Built on Nazarbayev’s personal orders, Astana Opera is now playing a role in his nation-building pursuits, which gathered momentum last year as Kazakhstan — which marked its 24th anniversary of independence in December — celebrated the 550th anniversary of Kazakh statehood.
The arts are a means harnessed by Nazarbayev to foster a patriotic spirit among his people, said Rico Isaacs of Oxford Brookes University, an expert on Kazakhstan who has studied the topic.
“Astana is using arts, and culture more broadly, as a way to put forward certain symbolic myths and narratives about the Kazakh nation, about Kazakh nationhood,” he told EurasiaNet.org.
Highbrow arts like opera and ballet and more accessible platforms like film and TV are used “to imagine a past that is specifically Kazakh, to give a sense of history to the notion of the modern Kazakh state,” Isaacs explained.
One case in point is a historical Game of Thrones-style TV series about the first Kazakh khanate, which is due to be screened in Kazakhstan this spring and then made into a feature film.
But Astana Opera has more ambitious artistic aspirations beyond the country’s borders: it wants to put Kazakhstan’s capital on the map as a center for the arts — regionally and even internationally, if Alpiyev has his way.
Alpiyev has cultivated contacts with some of the world’s top opera houses, from Moscow’s Bolshoi and St Petersburg’s Mariinskiy to Milan’s La Scala.
International collaboration has not been without its own drama. A production of Aida in 2014 prompted a prima donna-style outburst from Italian producer Franco Zeffirelli, who accused La Scala of flouting his rights in selling it to Astana Opera.
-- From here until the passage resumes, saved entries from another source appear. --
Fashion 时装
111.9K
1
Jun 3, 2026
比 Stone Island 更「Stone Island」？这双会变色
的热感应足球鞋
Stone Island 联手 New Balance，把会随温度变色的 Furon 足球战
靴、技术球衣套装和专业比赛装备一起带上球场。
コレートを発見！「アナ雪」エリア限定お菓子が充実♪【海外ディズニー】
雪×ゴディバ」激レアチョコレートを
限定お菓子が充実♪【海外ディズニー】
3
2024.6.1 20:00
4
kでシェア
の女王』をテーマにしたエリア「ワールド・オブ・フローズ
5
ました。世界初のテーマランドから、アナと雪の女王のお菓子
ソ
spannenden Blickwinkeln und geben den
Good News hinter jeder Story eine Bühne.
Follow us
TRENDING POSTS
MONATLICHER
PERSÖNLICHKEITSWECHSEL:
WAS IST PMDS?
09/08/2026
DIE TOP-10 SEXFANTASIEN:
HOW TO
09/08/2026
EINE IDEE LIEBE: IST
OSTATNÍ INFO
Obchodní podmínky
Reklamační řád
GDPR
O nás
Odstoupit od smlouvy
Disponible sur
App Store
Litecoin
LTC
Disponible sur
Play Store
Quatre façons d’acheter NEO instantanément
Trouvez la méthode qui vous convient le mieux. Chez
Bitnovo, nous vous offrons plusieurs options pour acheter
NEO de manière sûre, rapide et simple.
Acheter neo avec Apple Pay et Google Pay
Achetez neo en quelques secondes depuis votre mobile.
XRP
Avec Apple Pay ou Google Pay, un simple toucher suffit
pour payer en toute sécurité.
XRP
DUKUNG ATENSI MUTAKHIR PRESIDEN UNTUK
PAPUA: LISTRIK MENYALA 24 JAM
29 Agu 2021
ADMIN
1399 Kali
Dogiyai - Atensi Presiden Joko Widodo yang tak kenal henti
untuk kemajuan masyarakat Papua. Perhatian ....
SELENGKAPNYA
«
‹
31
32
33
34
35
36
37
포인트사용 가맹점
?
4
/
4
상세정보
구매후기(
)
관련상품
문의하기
In the end, the show went on — with Zeffirelli’s blessing.
Boosting the city’s artistic reputation would do no harm to the legacy of Nazarbayev, who made it clear at Astana Opera’s grand opening in 2013 that he had his eye on long-term heritage.
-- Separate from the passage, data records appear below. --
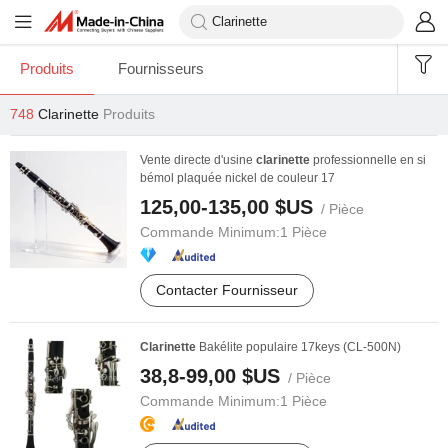
Produits
Fournisseurs
748
Clarinette
Produits
Vente directe d'usine
clarinette
professionnelle en si
bémol plaquée nickel de couleur 17
125,00-135,00 $US
/ Pièce
Commande Minimum:
1 Pièce
Contacter Fournisseur
Clarinette
Bakélite populaire 17keys (CL-500N)
38,8-99,00 $US
/ Pièce
Commande Minimum:
1 Pièce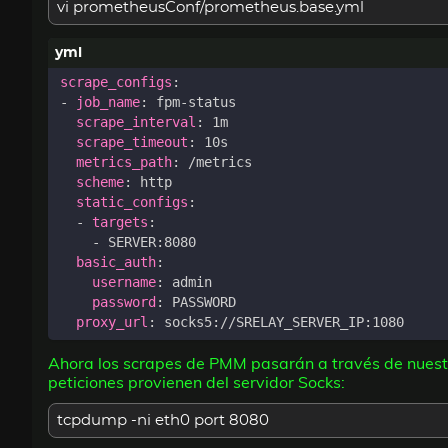
vi prometheusConf/prometheus.base.yml
scrape_configs
:
- 
job_name
:
fpm-status
scrape_interval
:
1m
scrape_timeout
:
10s
metrics_path
:
/metrics
scheme
:
http
static_configs
:
- 
targets
:
- 
SERVER:8080
basic_auth
:
username
:
admin
password
:
PASSWORD
proxy_url
:
socks5://SRELAY_SERVER_IP:1080
Ahora los scrapes de PMM pasarán a través de nuestr
peticiones provienen del servidor Socks:
tcpdump -ni eth0 port 8080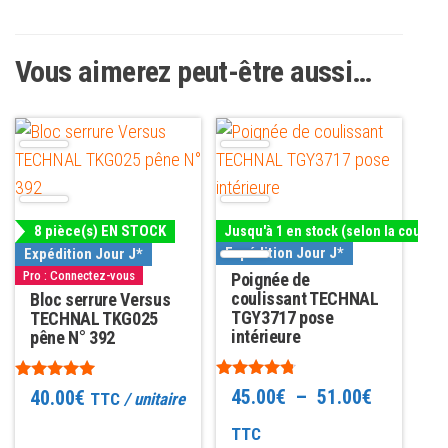
Vous aimerez peut-être aussi…
Ce
produit
a
plusieurs
8 pièce(s) EN STOCK
Jusqu'à 1 en stock (selon la couleur
variations.
Expédition Jour J*
Expédition Jour J*
Les
Pro : Connectez-vous
Poignée de
options
coulissant TECHNAL
Bloc serrure Versus
TGY3717 pose
TECHNAL TKG025
peuvent
intérieure
pêne N° 392
être
choisies
Note
Note
Plage
45.00
€
–
51.00
€
40.00
€
TTC
/ unitaire
4.63
4.86
sur
sur 5
sur 5
de
TTC
la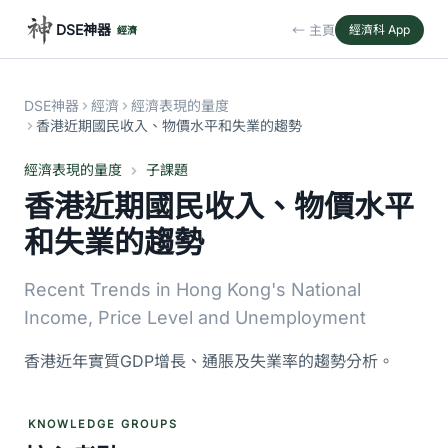
DSE神器
← 主頁
經濟科 App
經濟
DSE神器
經濟
經濟表現的量度
香港近期國民收入、物價水平和失業的趨勢
經濟表現的量度
子課題
香港近期國民收入、物價水平
和失業的趨勢
Recent Trends in Hong Kong's National
Income, Price Level and Unemployment
香港近年實質GDP增長、通脹及失業率的趨勢分析。
KNOWLEDGE GROUPS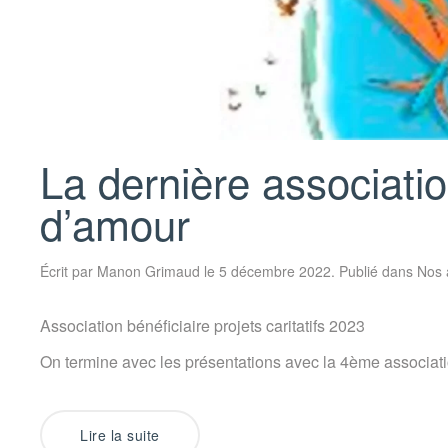
La dernière associatio
d’amour
Écrit par
Manon Grimaud
le
5 décembre 2022
. Publié dans
Nos 
Association bénéficiaire projets caritatifs 2023
On termine avec les présentations avec la 4ème associati
Lire la suite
A country that builds infrastructure like roads, schools and hospitals is looking years or decades ahead, he said, but “a country that erects theatres is looking centuries into the future.”
Built at a public cost of $320 million, Astana Opera boasts a neoclassical design adorned with Kazakh-inspired touches.
Its peaked roof is topped with an image of Tomiris, queen of the ancient Sakhs, who are held to be the ancestors of the Kazakhs, and its entrance is flanked by sculptures of musicians playing traditional Kazakh instruments.
The ceiling in the plush red-and-gold interior has a circular design reminiscent of the shanyrak, the top of the felt yurt in which the once nomadic Kazakhs formerly dwelled.
Arts critics laud the theater for a design boasting clear views of the stage from all its 1,200 seats and excellent acoustics. The secret is in the wood – beech, birch, cherry and Canadian pine.
As Alpiyev pointed out, none of this has come cheap. Like counterparts around the world, Astana Opera survives on state subsidies (put by Kazakhstani media at some $14 million annually), and it currently faces budget cuts as an economic crisis bites.
Nevertheless, the theater has not abandoned a core principle — established in Soviet times — that the arts should be affordable for the masses: tickets start at just 500 tenge ($1.40).
After the curtain fell on Karagoz for the interval, the chandelier-lit lobby, where bars served champagne to an appreciative audience, thronged with an eclectic crowd: arts lovers dressed up in their evening finery, pensioners decked out in Soviet war medals, teenagers sporting casual dress.
“I often come to Astana Opera,” student Togzhan Raimbek told EurasiaNet.org. “I like Kazakh ballets best of all, because they show our culture, habits and traditions.”
“It’s making a huge impression on me,” said Ashimkhan Kanayev, a university professor visiting from Almaty, of the Karagoz ballet.
As for Astana Opera, “it’s a wonderful fusion of a temple of the arts and skillful performers, which is giving everyone enormous pleasure.”
Joanna Lillis is a freelance writer who specializes in Central Asia.